What is really going on here? I've been trying to understand it, but I can't figure it out. How does he get $\displaystyle \frac{1}{r}\left(1\pm\frac{s}{2r}\cos\theta\right)$?

Edit/context:
This is a step in deriving the formula
$\displaystyle V(P)\cong\frac{1}{4\pi\epsilon_{0}}\frac{qs\cos\th eta}{r^{2}}$
which in turn leads to
$\displaystyle V_{dip}(P)=\frac{1}{4\pi\epsilon_{0}}\frac{\mathbf {P}\cdot\mathbf{\hat{r}}}{r^{2}}$

2. Originally Posted by Matnater
From David J. Griffiths "Introduction to Electrodynamics 2. ed":

"The third term" is further up the page.

What is really going on here? I've been trying to understand it, but I can't figure it out. How does he get $\displaystyle \frac{1}{r}\left(1\pm\frac{s}{2r}\cos\theta\right)$?

Edit/context:
This is a step in deriving the formula
$\displaystyle V(P)\cong\frac{1}{4\pi\epsilon_{0}}\frac{qs\cos\th eta}{r^{2}}$
which in turn leads to
$\displaystyle V_{dip}(P)=\frac{1}{4\pi\epsilon_{0}}\frac{\mathbf {P}\cdot\mathbf{\hat{r}}}{r^{2}}$

You can expand the definition of the binomial theorem to non-integer exponents, defining $\displaystyle \binom {\alpha}{k}=\frac{\alpha(\alpha -1)(\alpha -2)\cdot\ldots\cdot (\alpha -k+1)}{k}\,,\,\,k\in\mathbb{N}$.

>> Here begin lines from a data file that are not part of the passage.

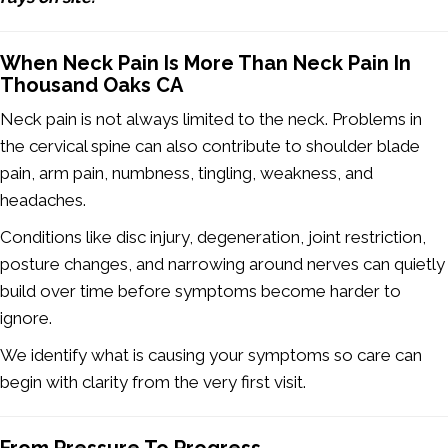
When Neck Pain Is More Than Neck Pain In
Thousand Oaks CA
Neck pain is not always limited to the neck. Problems in
the cervical spine can also contribute to shoulder blade
pain, arm pain, numbness, tingling, weakness, and
headaches.
Conditions like disc injury, degeneration, joint restriction,
posture changes, and narrowing around nerves can quietly
build over time before symptoms become harder to
ignore.
We identify what is causing your symptoms so care can
begin with clarity from the very first visit.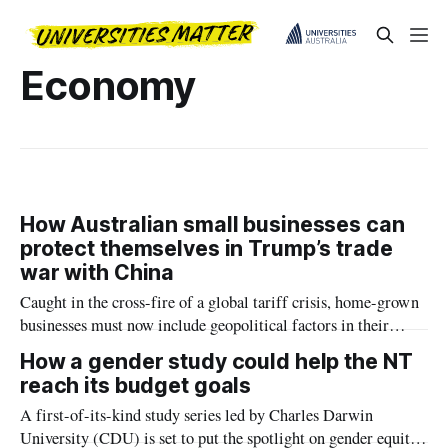
Economy
How Australian small businesses can
protect themselves in Trump’s trade
war with China
Caught in the cross-fire of a global tariff crisis, home-grown
businesses must now include geopolitical factors in their
planning and partnerships, according to Macquarie Business
How a gender study could help the NT
School research.
reach its budget goals
A first-of-its-kind study series led by Charles Darwin
University (CDU) is set to put the spotlight on gender equity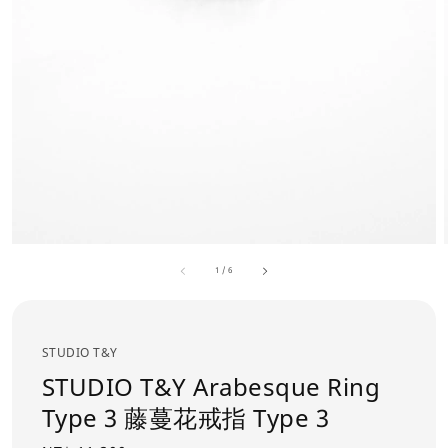
1
/
6
STUDIO T&Y
STUDIO T&Y Arabesque Ring
Type 3 藤蔓花戒指 Type 3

Thus, $\displaystyle \left(1\mp \frac{s}{r}\cos\theta\right)^{-1/2}$ $\displaystyle =1\mp \left(-\frac{1}{2}\right)\frac{s}{r}\cos\theta+\left(\fra c{3}{8}\right)\left(\frac{s}{r}\right)^2\cos^2\the ta+\ldots$ $\displaystyle \cong 1\pm\frac{s}{2r}\cos\theta$ , which apaprently is justified by the book since r is much larger than s thus from the third summand and on the coefficients are extremely low.

Tonio

3. Thank you! This really solved my problem!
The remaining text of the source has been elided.